→ **What the task requires**
Which lines in the data contain the word "vegan"? Please copy each of them.

→ **Data**
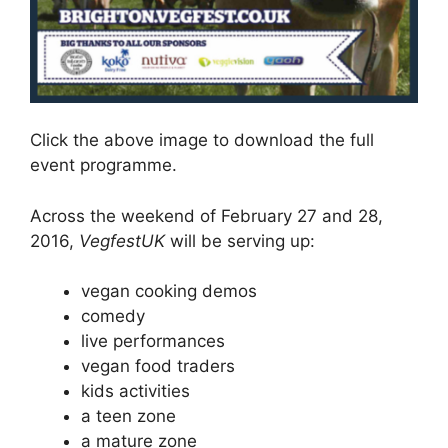
Click the above image to download the full
event programme.
Across the weekend of February 27 and 28,
2016,
VegfestUK
will be serving up:
vegan cooking demos
comedy
live performances
vegan food traders
kids activities
a teen zone
a mature zone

→ **Exercise response**
vegan cooking demos
vegan food traders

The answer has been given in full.